This reform will cause a change of nearly 13 hours—that is to say, 12 hours plus the difference of longitude between Rome and Greenwich, if the meridian of Greenwich is designated as the new initial point of the universal date. I do not believe, however, that you will adopt this choice irrevocably, since its curious and strange consequences may be shown by one example, which I will adduce: This table is of about sufficient extent to allow the difference between the geographical longitude of its two ends to be observed and appreciated. Let us suppose that these sessions were held at Greenwich, and that the table were placed east and west, so that the meridian intersected it lengthwise; let us further suppose that we had agreed to reckon the new universal time by this meridian—that is to say, by that of Greenwich—and that, in signing the protocol, we wished to set an example to the world by using the universal date, the present civil date and the future civil date, which, by the daily use of the universal date, the nations will or may finally accept, to the exclusion of all others, for the ordinary purposes of life. Well, now, gentlemen, we should bring our own choice into discredit. We could not sign, according to these three dates. As regards the last, we should find that half the table and half the Congress were under one date, and the other half under another; even our chairman, if seated in the middle, would find that he had been presiding over our sessions with his right side in one day and his left in the next.
I may be told that this would happen, whatever might be the meridian chosen, but we could afford to allow it to happen at sea, or in some isolated and uninhabited region where congresses never sit, and where no ray of civilization ever penetrates.
But to return to the reform, what are you going to do? I will say that if, instead of the meridian of Greenwich, you designate the anti-meridian for the reckoning of universal time and for the initial point of cosmopolitan dates for the present, but for the future as the initial point also of local dates, the reform will amount to about an hour only, but it will still be a reform. In a word, the anti-meridian of Rome is the one which now furnishes dates to the entire world, and you propose to make the meridian of Greenwich or the anti-meridian do so in future.

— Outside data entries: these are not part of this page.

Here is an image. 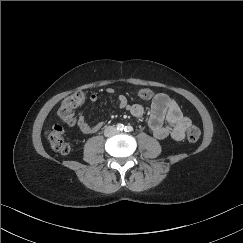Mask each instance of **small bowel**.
Here are the masks:
<instances>
[{"label": "small bowel", "instance_id": "c3829d8e", "mask_svg": "<svg viewBox=\"0 0 243 243\" xmlns=\"http://www.w3.org/2000/svg\"><path fill=\"white\" fill-rule=\"evenodd\" d=\"M112 88L106 89L107 95H112ZM139 97L151 100V111L148 119V127L151 134L157 139H164L168 136L175 140H181L185 131L191 124V120L184 116L177 102L171 99L166 93L160 92L153 94L149 89H141ZM92 103L99 101V95L93 93L89 96ZM118 106L129 112L133 117H141L144 114V107L140 103H128L126 98L121 96L118 100ZM166 121V124L164 122ZM102 122L91 124L83 111L79 113L77 122L78 128L84 133H93L97 131Z\"/></svg>", "mask_w": 243, "mask_h": 243}]
</instances>
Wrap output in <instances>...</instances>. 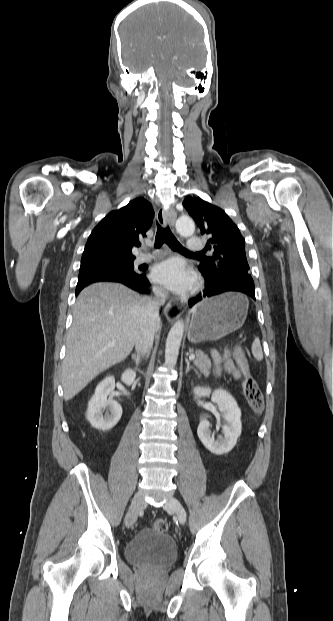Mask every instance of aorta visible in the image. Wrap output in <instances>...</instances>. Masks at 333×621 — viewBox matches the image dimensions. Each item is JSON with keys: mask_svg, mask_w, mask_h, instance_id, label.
Wrapping results in <instances>:
<instances>
[{"mask_svg": "<svg viewBox=\"0 0 333 621\" xmlns=\"http://www.w3.org/2000/svg\"><path fill=\"white\" fill-rule=\"evenodd\" d=\"M176 229L183 237H190L195 231V225L190 218H179L176 222ZM184 333V322L177 320L170 329L165 345V364L172 369L176 366L179 348Z\"/></svg>", "mask_w": 333, "mask_h": 621, "instance_id": "aorta-1", "label": "aorta"}]
</instances>
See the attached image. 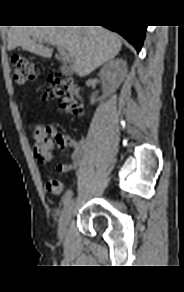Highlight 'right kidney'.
Here are the masks:
<instances>
[{
	"label": "right kidney",
	"mask_w": 184,
	"mask_h": 292,
	"mask_svg": "<svg viewBox=\"0 0 184 292\" xmlns=\"http://www.w3.org/2000/svg\"><path fill=\"white\" fill-rule=\"evenodd\" d=\"M128 71L127 62L122 58H114L108 61L100 70L103 98L114 93L123 82Z\"/></svg>",
	"instance_id": "right-kidney-1"
}]
</instances>
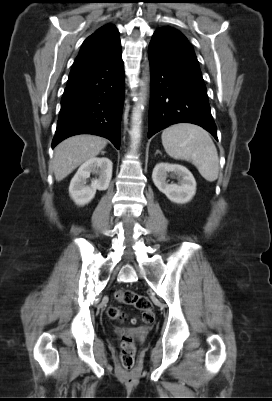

I therefore tell you, if you desire a common hour for postal and commercial purposes, designate no meridian at all; let the railway and telegraph companies, the postal authorities and the governments make an arrangement and select an artificial hour, so to speak, whatever it be the hour of Rome, London, Paris, or even that of Greenwich, but do not make a premature declaration which will be an authoritative one as emanating from this Congress, an apparently insignificant reform, but in reality one of very great importance, since, giving the preference to determinate localities in the face of what is scientific, historical, and logical, you render difficult, in the future, the adoption of that very reform, which will, perhaps, then be more necessary, and which can perhaps then be introduced more intelligently.